# Solve the Differential Equation # x^2y'' -3x+5y=0 #?

##### 1 Answer

# y=sqrt(x)(Acos(1/2sqrt(19)lnx) + Bcos(1/2sqrt(19)lnx)) +3/5x#

#### Explanation:

We have:

# x^2y'' -3x+5y=0 #

This is a Euler-Cauchy Equation which is typically solved via a change of variable. Consider the substitution:

# x = e^t => xe^(-t)=1#

Then we have,

#dy/dx = e^(-t)dy/dt# , and,#(d^2y)/(dx^2)=((d^2y)/(dt^2)-dy/dt)e^(-2t)#

Substituting into the initial DE we get:

# x^2((d^2y)/(dt^2)-dy/dt)e^(-2t) -3e^t+5y=0 #

# :. (d^2y)/(dt^2)-dy/dt +5y=3e^t # ..... [A]

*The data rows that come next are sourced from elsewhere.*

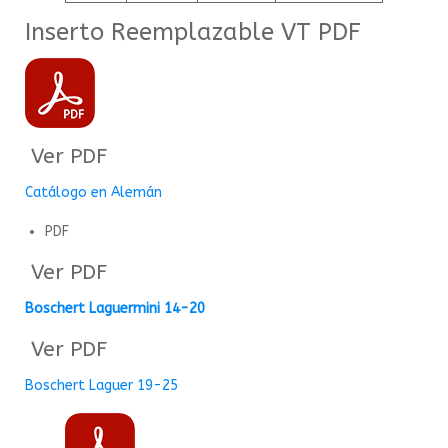
Inserto Reemplazable VT PDF
Ver PDF
Catálogo en Alemán
PDF
Ver PDF
Boschert Laguermini 14-20
Ver PDF
Boschert Laguer 19-25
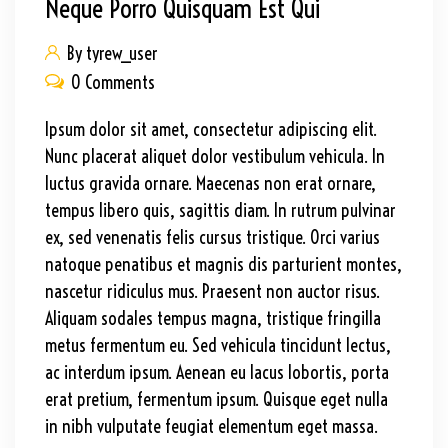
Neque Porro Quisquam Est Qui
By tyrew_user
0 Comments
Ipsum dolor sit amet, consectetur adipiscing elit.
Nunc placerat aliquet dolor vestibulum vehicula. In
luctus gravida ornare. Maecenas non erat ornare,
tempus libero quis, sagittis diam. In rutrum pulvinar
ex, sed venenatis felis cursus tristique. Orci varius
natoque penatibus et magnis dis parturient montes,
nascetur ridiculus mus. Praesent non auctor risus.
Aliquam sodales tempus magna, tristique fringilla
metus fermentum eu. Sed vehicula tincidunt lectus,
ac interdum ipsum. Aenean eu lacus lobortis, porta
erat pretium, fermentum ipsum. Quisque eget nulla
in nibh vulputate feugiat elementum eget massa.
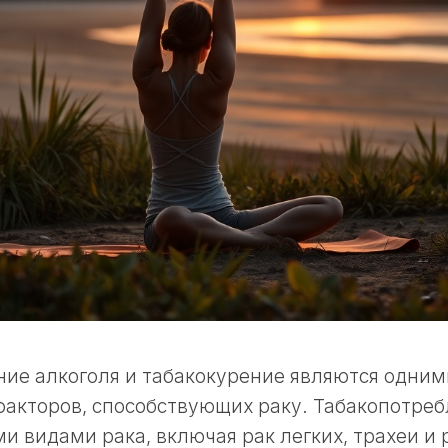
ие алкоголя и табакокурение являются одним
акторов, способствующих раку. Табакопотреб
и видами рака, включая рак легких, трахеи и р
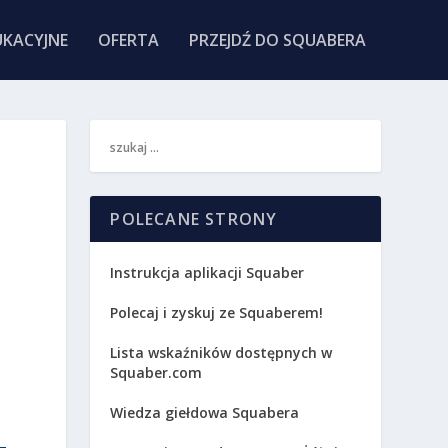
KACYJNE
OFERTA
PRZEJDŹ DO SQUABERA
POLECANE STRONY
Instrukcja aplikacji Squaber
Polecaj i zyskuj ze Squaberem!
Lista wskaźników dostępnych w
Squaber.com
Wiedza giełdowa Squabera
.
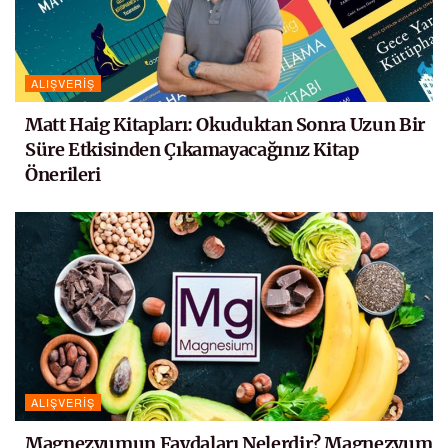
ALIŞVERIŞ
Matt Haig Kitapları: Okuduktan Sonra Uzun Bir
Süre Etkisinden Çıkamayacağınız Kitap
Önerileri
ALIŞVERIŞ
Magnezyumun Faydaları Nelerdir? Magnezyum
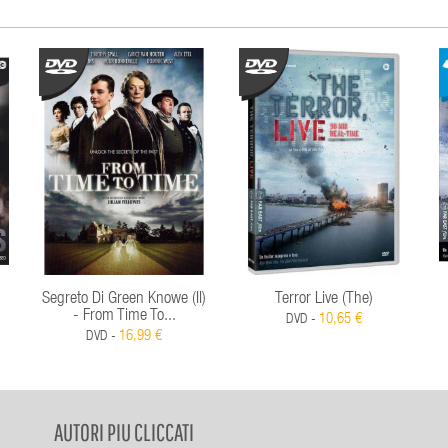
Segreto Di Green Knowe (Il)
Terror Live (The)
- From Time To...
10,65 €
DVD -
16,99 €
DVD -
AUTORI PIU CLICCATI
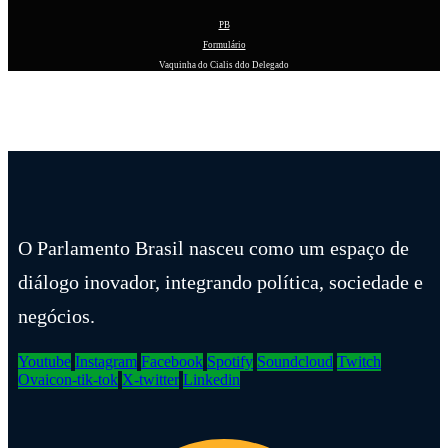
PB
Formulário
Vaquinha do Cialis ddo Delegado
O Parlamento Brasil nasceu como um espaço de
diálogo inovador, integrando política, sociedade e
negócios.
Youtube
Instagram
Facebook
Spotify
Soundcloud
Twitch
Ovaicon-tik-tok
X-twitter
Linkedin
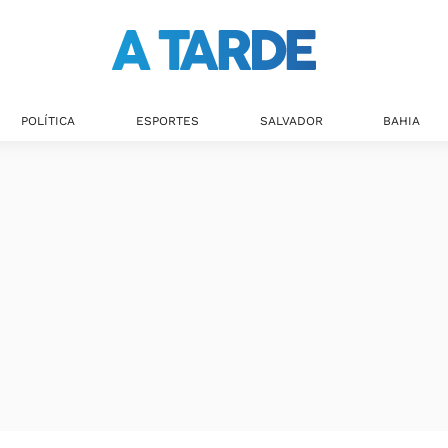
Últimas notícias
POLÍTICA
ESPORTES
SALVADOR
BAHIA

This is now a second order linear Differentiation Equation. The standard approach is to look at the Auxiliary Equation, which is the quadratic equation with the coefficients of the derivatives, i.e.

# m^2-m+5 = 0#

We can solve this quadratic equation, and we get two complex solution:

# m=1/2(1+-sqrt(19)i) #

Thus the Homogeneous equation:

# (d^2y)/(dt^2)-dy/dt +5y=0 #

has the solution:

#y=e^(1/2t)(Acos(1/2sqrt(19)t) + Bcos(1/2sqrt(19)t))#

We now seek a Particular Solution of [A], which will be of the form:

# y = Ae^t #

Differentiating wrt

# y' = Ae^t # , and, ># y'' = Ae^t #

Substituting into the DE [A} we get:

# Ae^t-Ae^t+5Ae^t=3e^t #

Equating coefficients we have:

# A-A+5A=3 => A=3/5 #

Hence, the GS of [A] is the combination of the homogeneous solution and the particular solution, thus:

# y=e^(1/2t)(Acos(1/2sqrt(19)t) + Bcos(1/2sqrt(19)t)) +3/5e^t#

Now we initially used a change of variable:

# x = e^t => t=lnx #

So restoring this change of variable we get:

# y=e^(1/2lnx)(Acos(1/2sqrt(19)lnx) + Bcos(1/2sqrt(19)lnx)) +3/5e^lnx#

# :. y=e^(lnsqrt(x))(Acos(1/2sqrt(19)lnx) + Bcos(1/2sqrt(19)lnx)) +3/5x#

# :. y=sqrt(x)(Acos(1/2sqrt(19)lnx) + Bcos(1/2sqrt(19)lnx)) +3/5x#

Which is the General Solution